■ Material for this task ■
----------
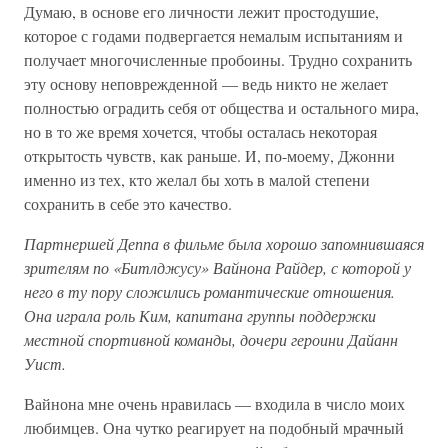
Думаю, в основе его личности лежит простодушие,
которое с годами подвергается немалым испытаниям и
получает многочисленные пробоины. Трудно сохранить
эту основу неповрежденной — ведь никто не желает
полностью оградить себя от общества и остального мира,
но в то же время хочется, чтобы осталась некоторая
открытость чувств, как раньше. И, по-моему, Джонни
именно из тех, кто желал бы хоть в малой степени
сохранить в себе это качество.
Партнершей Деппа в фильме была хорошо запомнившаяся
зрителям по «Битлджусу» Вайнона Райдер, с которой у
него в ту пору сложились романтические отношения.
Она играла роль Ким, капитана группы поддержки
местной спортивной команды, дочери героини Дайанн
Уист.
Вайнона мне очень нравилась — входила в число моих
любимцев. Она чутко реагирует на подобный мрачный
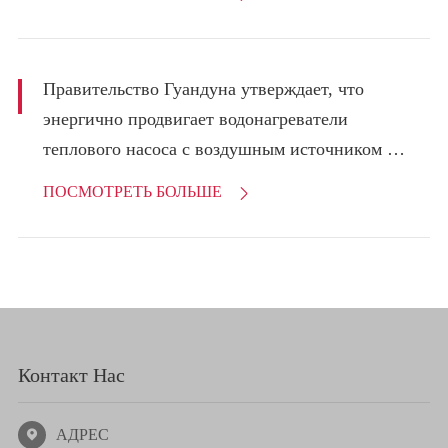
Правительство Гуандуна утверждает, что
энергично продвигает водонагреватели
теплового насоса с воздушным источником и
другие альтернативные газовые продукты
ПОСМОТРЕТЬ БОЛЬШЕ

Контакт Нас
АДРЕС

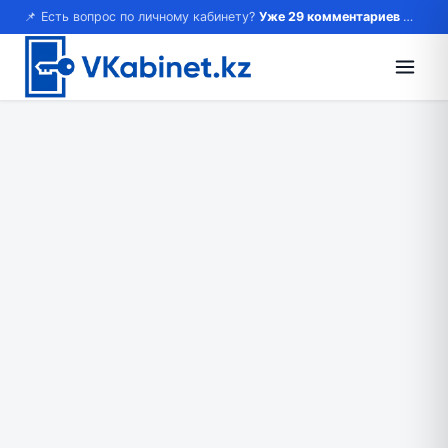
📌 Есть вопрос по личному кабинету?
Уже 29 комментариев — возможно, ответ там!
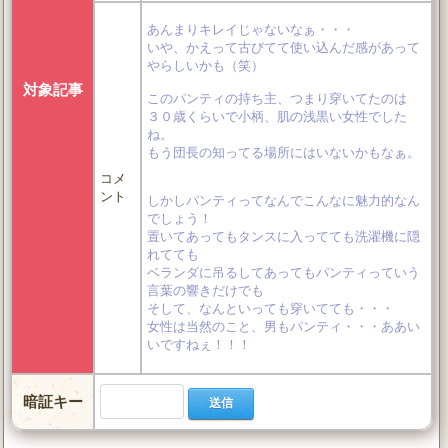
あんまりキレイじゃないなぁ・・・
いや、かえって古びてて使い込んだ感があって
やらしいかも（笑）
対象記事
このパンティの持ち主、つまり穿いてたのは
３０歳くらいで小柄、肌の浅黒い女性でした
ね。
もう団長の知ってる場所にはいないかもなぁ。
コメ
ント
しかしパンティってなんでこんなに魅力的なん
でしょう！
置いてあってもタンスに入ってても洗濯機に隠
れてても
ベランダに吊るしてあってもパンティっていう
言葉の響きだけでも
そして、なんといっても穿いてても・・・
女性は当然のこと、男もパンティ・・・ああい
いですねぇ！！！
暗証キー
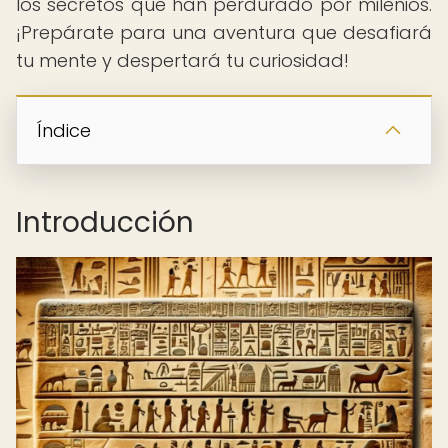
los secretos que han perdurado por milenios.
¡Prepárate para una aventura que desafiará
tu mente y despertará tu curiosidad!
Índice
Introducción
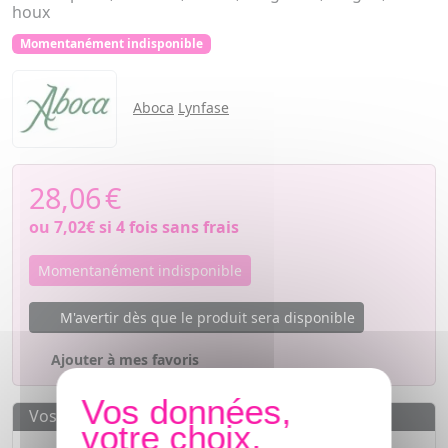
houx
Momentanément indisponible
Aboca
Lynfase
28,06
€
ou
7,02€
si 4 fois sans frais
Momentanément indisponible
M'avertir dès que le produit sera disponible
Ajouter à mes favoris
Vos avantages
Des prix
IMBATTABLES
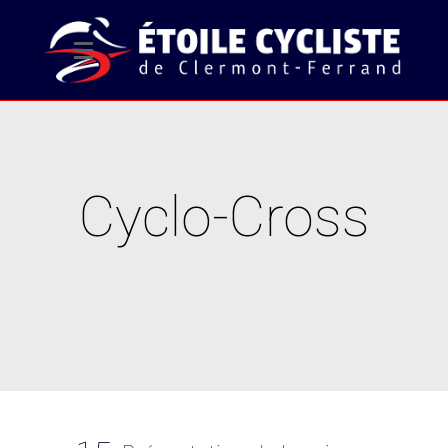
Cyclo-Cross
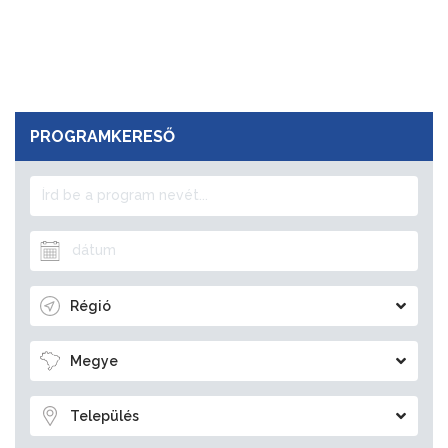
PROGRAMKERESŐ
Régió
Megye
Település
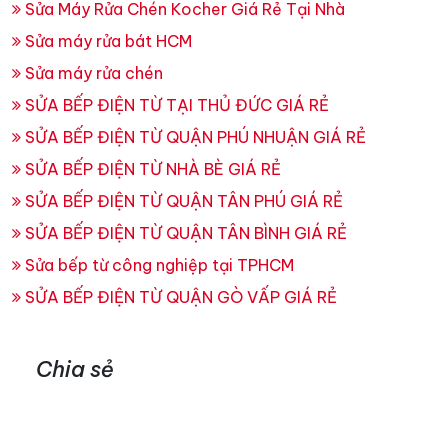
Sửa Máy Rửa Chén Kocher Giá Rẻ Tại Nhà
Sửa máy rửa bát HCM
Sửa máy rửa chén
SỬA BẾP ĐIỆN TỪ TẠI THỦ ĐỨC GIÁ RẺ
SỬA BẾP ĐIỆN TỪ QUẬN PHÚ NHUẬN GIÁ RẺ
SỬA BẾP ĐIỆN TỪ NHÀ BÈ GIÁ RẺ
SỬA BẾP ĐIỆN TỪ QUẬN TÂN PHÚ GIÁ RẺ
SỬA BẾP ĐIỆN TỪ QUẬN TÂN BÌNH GIÁ RẺ
Sửa bếp từ công nghiệp tại TPHCM
SỬA BẾP ĐIỆN TỪ QUẬN GÒ VẤP GIÁ RẺ
Chia sẻ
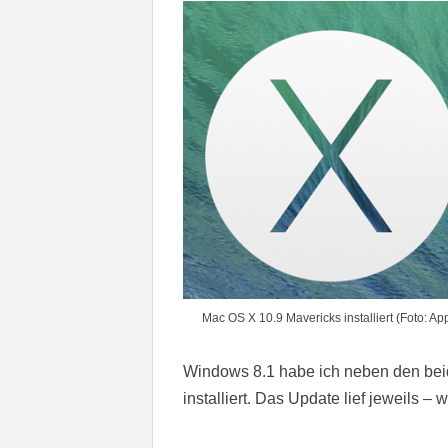
Mac OS X 10.9 Mavericks installiert (Foto: Ap
Windows 8.1 habe ich neben den bei
installiert. Das Update lief jeweils 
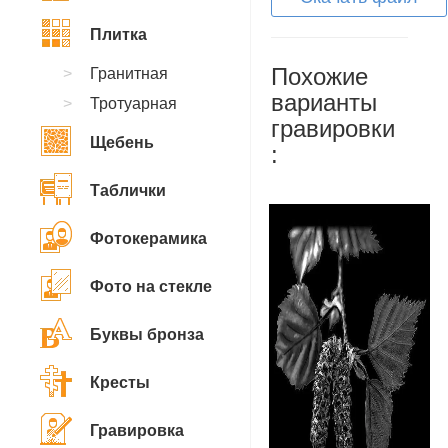
Плитка
Похожие
Гранитная
варианты
Тротуарная
гравировки
Щебень
:
Таблички
Фотокерамика
Фото на стекле
Буквы бронза
Кресты
Гравировка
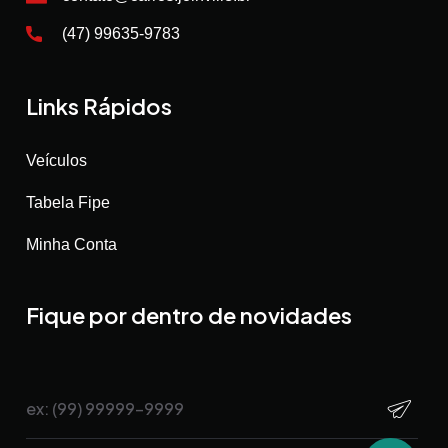
(47) 99635-9783
Links Rápidos
Veículos
Tabela Fipe
Minha Conta
Fique por dentro de novidades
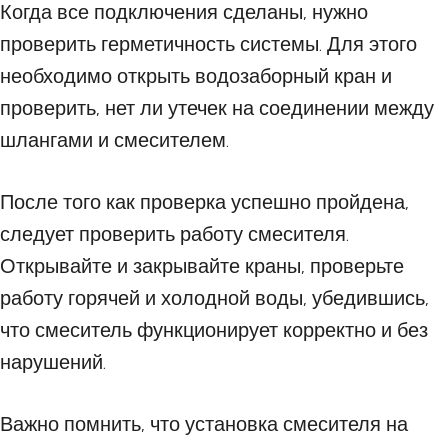
Когда все подключения сделаны, нужно
проверить герметичность системы. Для этого
необходимо открыть водозаборный кран и
проверить, нет ли утечек на соединении между
шлангами и смесителем.
После того как проверка успешно пройдена,
следует проверить работу смесителя.
Открывайте и закрывайте краны, проверьте
работу горячей и холодной воды, убедившись,
что смеситель функционирует корректно и без
нарушений.
Важно помнить, что установка смесителя на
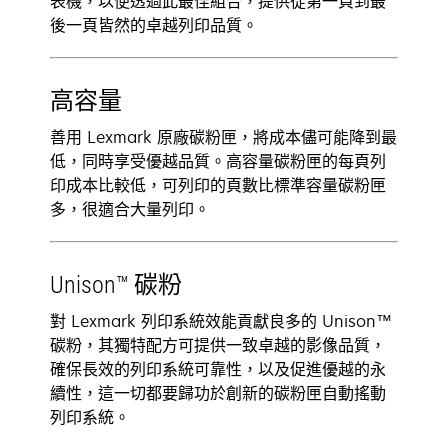
表機，以便透過此最佳組合，提供從第一頁到最
後一頁皆然的卓越列印品質。
高容量
善用 Lexmark 原廠碳粉匣，將成本儘可能降到最
低，同時享受優越品質。高容量碳粉匣的每頁列
印成本比較低，可列印的頁數比標準容量碳粉匣
多，很適合大量列印。
Unison™ 碳粉
對 Lexmark 列印系統效能貢獻良多的 Unison™
碳粉，其獨特配方可提供一致卓越的影像品質，
確保長效的列印系統可靠性，以及促進優越的永
續性，這一切都要歸功於創新的碳粉匣自動搖動
列印系統。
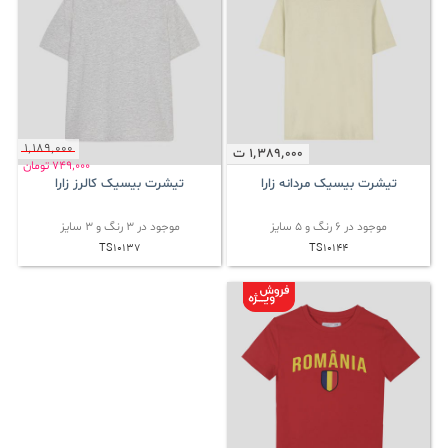
1٬189٬000
1٬389٬000
ت
749٬000
تومان
تیشرت بیسیک مردانه زارا
تیشرت بیسیک کالرز زارا
موجود در 6 رنگ و 5 سایز
موجود در 3 رنگ و 3 سایز
TS10137
TS10144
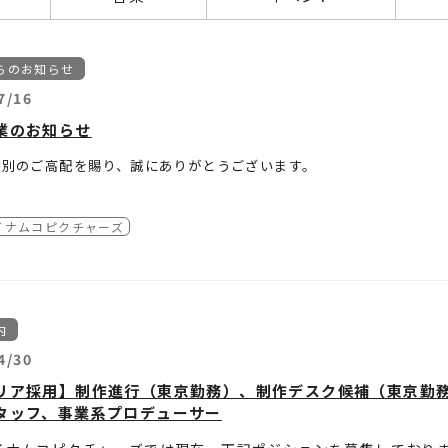
らのお知らせ
7/16
業のお知らせ
格別のご高配を賜り、誠にありがとうございます。
社バンダイナムコピクチャーズは、
期間を夏季休業とさせていただきます。
イナムコピクチャーズ
をおかけいたしますが、何卒ご了承いただきますようお願い申し上げま
間：2026年
8月12日（水）～ 8月14
日（金）】
内
4/30
リア採用】制作進行（東京勤務）、制作デスク候補（東京勤務
タッフ、事業系プロデューサー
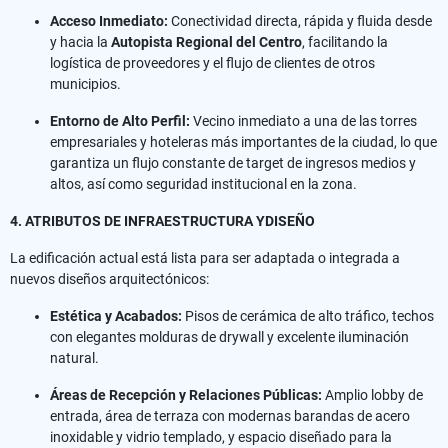
Acceso Inmediato:
Conectividad directa, rápida y fluida desde
y hacia la
Autopista Regional del Centro
, facilitando la
logística de proveedores y el flujo de clientes de otros
municipios.
Entorno de Alto Perfil:
Vecino inmediato a una de las torres
empresariales y hoteleras más importantes de la ciudad, lo que
garantiza un flujo constante de target de ingresos medios y
altos, así como seguridad institucional en la zona.
4. ATRIBUTOS DE INFRAESTRUCTURA YDISEÑO
La edificación actual está lista para ser adaptada o integrada a
nuevos diseños arquitectónicos:
Estética y Acabados:
Pisos de cerámica de alto tráfico, techos
con elegantes molduras de drywall y excelente iluminación
natural.
Áreas de Recepción y Relaciones Públicas:
Amplio lobby de
entrada, área de terraza con modernas barandas de acero
inoxidable y vidrio templado, y espacio diseñado para la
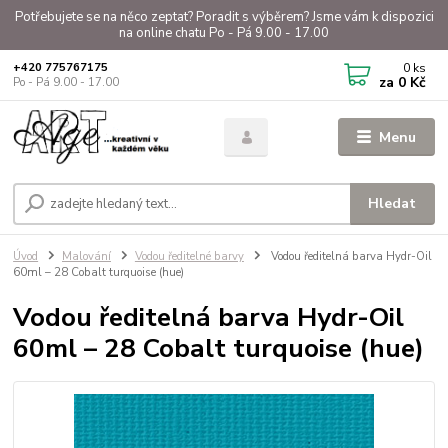
Potřebujete se na něco zeptat? Poradit s výběrem? Jsme vám k dispozici
na online chatu Po - Pá 9.00 - 17.00
0
ks
+420 775767175
za
0 Kč
Po - Pá 9.00 - 17.00
Menu
Hledat
Úvod
Malování
Vodou ředitelné barvy
Vodou ředitelná barva Hydr-Oil
60ml – 28 Cobalt turquoise (hue)
Vodou ředitelná barva Hydr-Oil
60ml – 28 Cobalt turquoise (hue)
----------
Only the text of the records belongs in the answer; reproduce it verbatim, with no pictures.

■ Response below ■
Думаю, в основе его личности лежит простодушие,
которое с годами подвергается немалым испытаниям и
получает многочисленные пробоины. Трудно сохранить
эту основу неповрежденной — ведь никто не желает
полностью оградить себя от общества и остального мира,
но в то же время хочется, чтобы осталась некоторая
открытость чувств, как раньше. И, по-моему, Джонни
именно из тех, кто желал бы хоть в малой степени
сохранить в себе это качество.
Партнершей Деппа в фильме была хорошо запомнившаяся
зрителям по «Битлджусу» Вайнона Райдер, с которой у
него в ту пору сложились романтические отношения.
Она играла роль Ким, капитана группы поддержки
местной спортивной команды, дочери героини Дайанн
Уист.
Вайнона мне очень нравилась — входила в число моих
любимцев. Она чутко реагирует на подобный мрачный
Правительство Гуандуна утверждает, что
энергично продвигает водонагреватели
теплового насоса с воздушным источником и
другие альтернативные газовые продукты
ПОСМОТРЕТЬ БОЛЬШЕ

Контакт Нас
АДРЕС

📌 Есть вопрос по личному кабинету?
Уже 29 комментариев — возможно, ответ там!
あんまりキレイじゃないなぁ・・・
いや、かえって古びてて使い込んだ感があって
やらしいかも（笑）
対象記事
このパンティの持ち主、つまり穿いてたのは
３０歳くらいで小柄、肌の浅黒い女性でした
ね。
もう団長の知ってる場所にはいないかもなぁ。
コメ
ント
しかしパンティってなんでこんなに魅力的なん
でしょう！
置いてあってもタンスに入ってても洗濯機に隠
れてても
ベランダに吊るしてあってもパンティっていう
言葉の響きだけでも
そして、なんといっても穿いてても・・・
女性は当然のこと、男もパンティ・・・ああい
いですねぇ！！！
暗証キー
los secretos que han perdurado por milenios.
¡Prepárate para una aventura que desafiará
tu mente y despertará tu curiosidad!
Índice
Introducción
houx
Momentanément indisponible
Aboca
Lynfase
28,06
€
ou
7,02€
si 4 fois sans frais
Momentanément indisponible
M'avertir dès que le produit sera disponible
Ajouter à mes favoris
Vos avantages
Des prix
IMBATTABLES
Cyclo-Cross
PROGRAMKERESŐ
Régió
Megye
Település
Sửa Máy Rửa Chén Kocher Giá Rẻ Tại Nhà
Sửa máy rửa bát HCM
Sửa máy rửa chén
SỬA BẾP ĐIỆN TỪ TẠI THỦ ĐỨC GIÁ RẺ
SỬA BẾP ĐIỆN TỪ QUẬN PHÚ NHUẬN GIÁ RẺ
SỬA BẾP ĐIỆN TỪ NHÀ BÈ GIÁ RẺ
SỬA BẾP ĐIỆN TỪ QUẬN TÂN PHÚ GIÁ RẺ
SỬA BẾP ĐIỆN TỪ QUẬN TÂN BÌNH GIÁ RẺ
Sửa bếp từ công nghiệp tại TPHCM
SỬA BẾP ĐIỆN TỪ QUẬN GÒ VẤP GIÁ RẺ
Chia sẻ
Mac OS X 10.9 Mavericks installiert (Foto: Ap
Windows 8.1 habe ich neben den bei
installiert. Das Update lief jeweils 
Плитка
Похожие
Гранитная
варианты
Тротуарная
гравировки
Щебень
:
Таблички
Фотокерамика
Фото на стекле
Буквы бронза
Кресты
Гравировка
(47) 99635-9783
Links Rápidos
Veículos
Tabela Fipe
Minha Conta
Fique por dentro de novidades
Когда все подключения сделаны, нужно
проверить герметичность системы. Для этого
необходимо открыть водозаборный кран и
проверить, нет ли утечек на соединении между
шлангами и смесителем.
После того как проверка успешно пройдена,
следует проверить работу смесителя.
Открывайте и закрывайте краны, проверьте
работу горячей и холодной воды, убедившись,
что смеситель функционирует корректно и без
нарушений.
Важно помнить, что установка смесителя на
表機，以便透過此最佳組合，提供從第一頁到最
後一頁皆然的卓越列印品質。
高容量
善用 Lexmark 原廠碳粉匣，將成本儘可能降到最
低，同時享受優越品質。高容量碳粉匣的每頁列
印成本比較低，可列印的頁數比標準容量碳粉匣
多，很適合大量列印。
Unison™ 碳粉
對 Lexmark 列印系統效能貢獻良多的 Unison™
碳粉，其獨特配方可提供一致卓越的影像品質，
確保長效的列印系統可靠性，以及促進優越的永
續性，這一切都要歸功於創新的碳粉匣自動搖動
列印系統。
1٬189٬000
1٬389٬000
ت
749٬000
تومان
تیشرت بیسیک مردانه زارا
تیشرت بیسیک کالرز زارا
موجود در 6 رنگ و 5 سایز
موجود در 3 رنگ و 3 سایز
TS10137
TS10144
らのお知らせ
7/16
業のお知らせ
格別のご高配を賜り、誠にありがとうございます。
社バンダイナムコピクチャーズは、
期間を夏季休業とさせていただきます。
イナムコピクチャーズ
をおかけいたしますが、何卒ご了承いただきますようお願い申し上げま
間：2026年
8月12日（水）～ 8月14
日（金）】
内
4/30
リア採用】制作進行（東京勤務）、制作デスク候補（東京勤務
タッフ、事業系プロデューサー
Acceso Inmediato:
Conectividad directa, rápida y fluida desde
y hacia la
Autopista Regional del Centro
, facilitando la
logística de proveedores y el flujo de clientes de otros
municipios.
Entorno de Alto Perfil:
Vecino inmediato a una de las torres
empresariales y hoteleras más importantes de la ciudad, lo que
garantiza un flujo constante de target de ingresos medios y
altos, así como seguridad institucional en la zona.
4. ATRIBUTOS DE INFRAESTRUCTURA YDISEÑO
La edificación actual está lista para ser adaptada o integrada a
nuevos diseños arquitectónicos:
Estética y Acabados:
Pisos de cerámica de alto tráfico, techos
con elegantes molduras de drywall y excelente iluminación
natural.
Áreas de Recepción y Relaciones Públicas:
Amplio lobby de
entrada, área de terraza con modernas barandas de acero
inoxidable y vidrio templado, y espacio diseñado para la
Potřebujete se na něco zeptat? Poradit s výběrem? Jsme vám k dispozici
na online chatu Po - Pá 9.00 - 17.00
0
ks
+420 775767175
za
0 Kč
Po - Pá 9.00 - 17.00
Menu
Hledat
Úvod
Malování
Vodou ředitelné barvy
Vodou ředitelná barva Hydr-Oil
60ml – 28 Cobalt turquoise (hue)
Vodou ředitelná barva Hydr-Oil
60ml – 28 Cobalt turquoise (hue)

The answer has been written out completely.